((
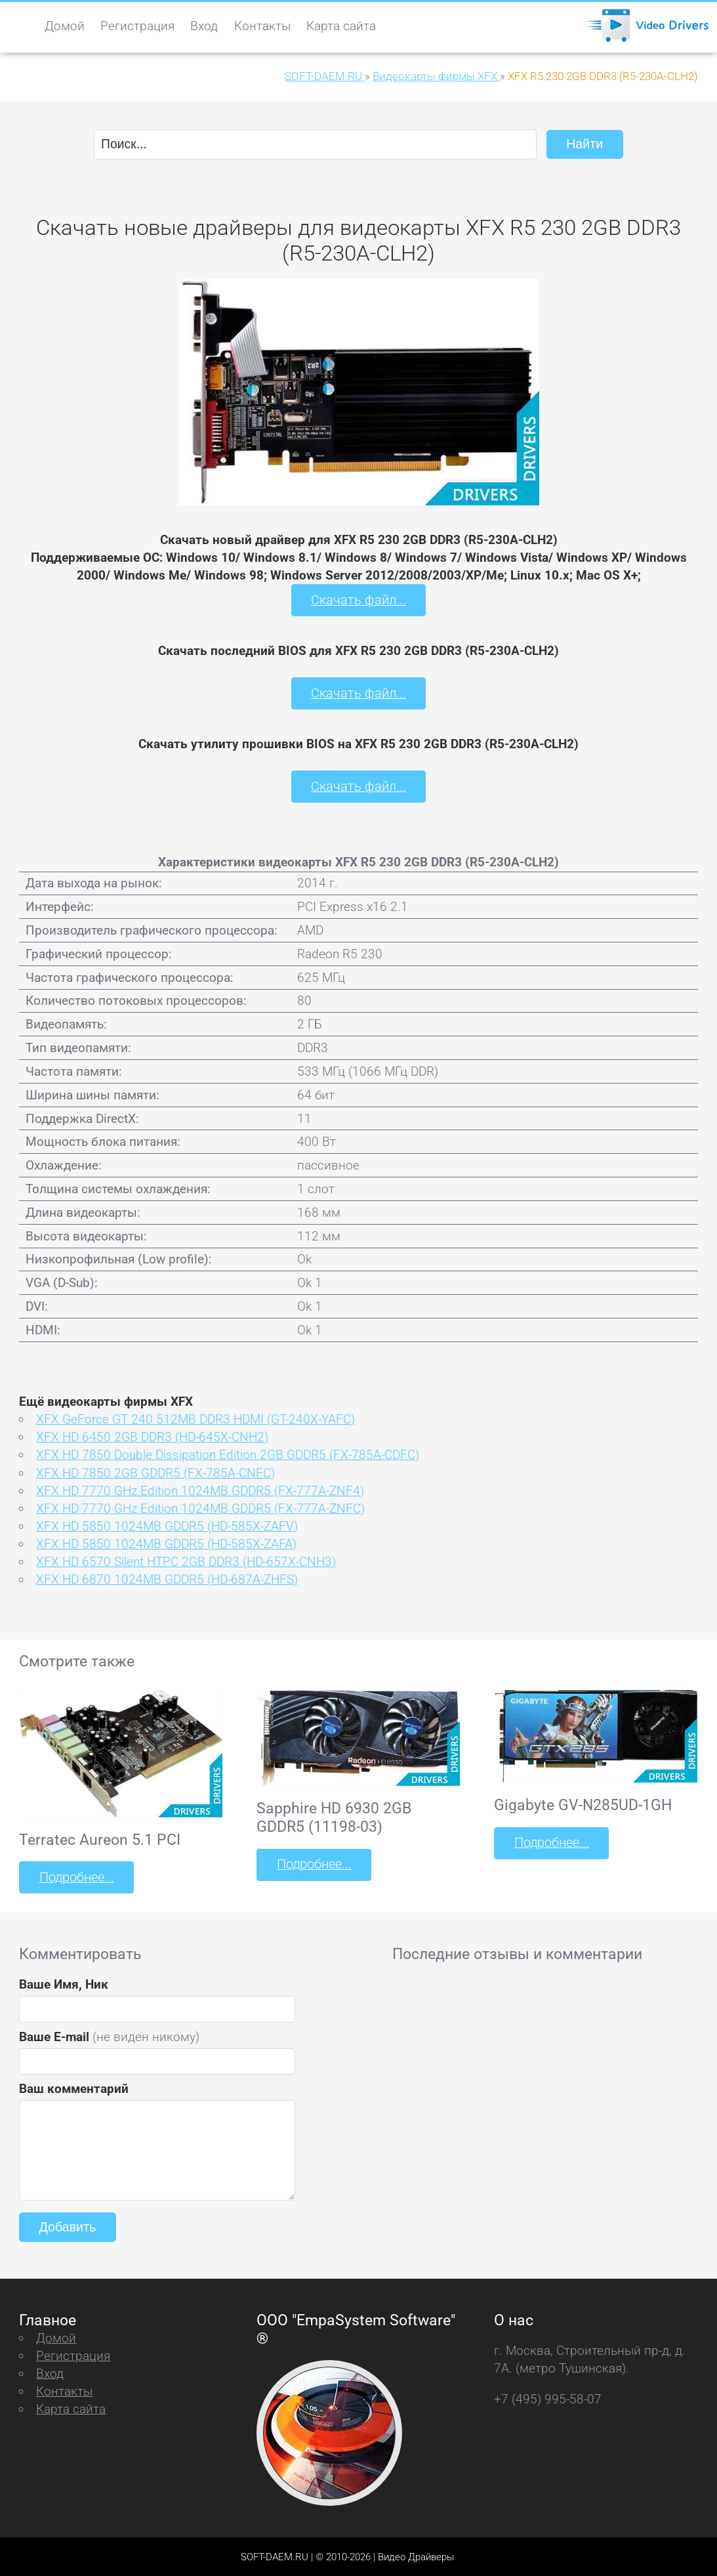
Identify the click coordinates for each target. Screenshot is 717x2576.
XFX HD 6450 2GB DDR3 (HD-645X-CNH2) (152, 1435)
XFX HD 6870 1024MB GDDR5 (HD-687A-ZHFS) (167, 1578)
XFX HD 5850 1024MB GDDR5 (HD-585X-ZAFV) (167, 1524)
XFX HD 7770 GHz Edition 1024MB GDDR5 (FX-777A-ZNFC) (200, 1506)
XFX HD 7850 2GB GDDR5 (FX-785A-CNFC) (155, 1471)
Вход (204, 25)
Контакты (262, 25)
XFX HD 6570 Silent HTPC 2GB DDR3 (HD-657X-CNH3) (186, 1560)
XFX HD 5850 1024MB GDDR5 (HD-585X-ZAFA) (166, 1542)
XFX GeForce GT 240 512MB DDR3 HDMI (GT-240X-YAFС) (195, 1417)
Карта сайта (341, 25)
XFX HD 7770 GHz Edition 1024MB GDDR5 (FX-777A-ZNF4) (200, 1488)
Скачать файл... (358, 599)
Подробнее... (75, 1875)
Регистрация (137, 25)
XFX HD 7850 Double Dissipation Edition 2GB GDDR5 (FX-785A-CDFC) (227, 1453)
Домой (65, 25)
))
* **EXERCISE REQUIREMENTS**:
Without the pictures, transcribe the listing above exactly.

* **RESULT**:
Identify the click coordinates for each target. Screenshot is 717x2576.
XFX HD 6450 2GB DDR3 (HD-645X-CNH2) (152, 1435)
XFX HD 6870 1024MB GDDR5 (HD-687A-ZHFS) (167, 1578)
XFX HD 5850 1024MB GDDR5 (HD-585X-ZAFV) (167, 1524)
XFX HD 7770 GHz Edition 1024MB GDDR5 (FX-777A-ZNFC) (200, 1506)
XFX HD 7850 2GB GDDR5 (FX-785A-CNFC) (155, 1471)
Вход (204, 25)
Контакты (262, 25)
XFX HD 6570 Silent HTPC 2GB DDR3 (HD-657X-CNH3) (186, 1560)
XFX HD 5850 1024MB GDDR5 (HD-585X-ZAFA) (166, 1542)
XFX GeForce GT 240 512MB DDR3 HDMI (GT-240X-YAFС) (195, 1417)
Карта сайта (341, 25)
XFX HD 7770 GHz Edition 1024MB GDDR5 (FX-777A-ZNF4) (200, 1488)
Скачать файл... (358, 599)
Подробнее... (75, 1875)
Регистрация (137, 25)
XFX HD 7850 Double Dissipation Edition 2GB GDDR5 (FX-785A-CDFC) (227, 1453)
Домой (65, 25)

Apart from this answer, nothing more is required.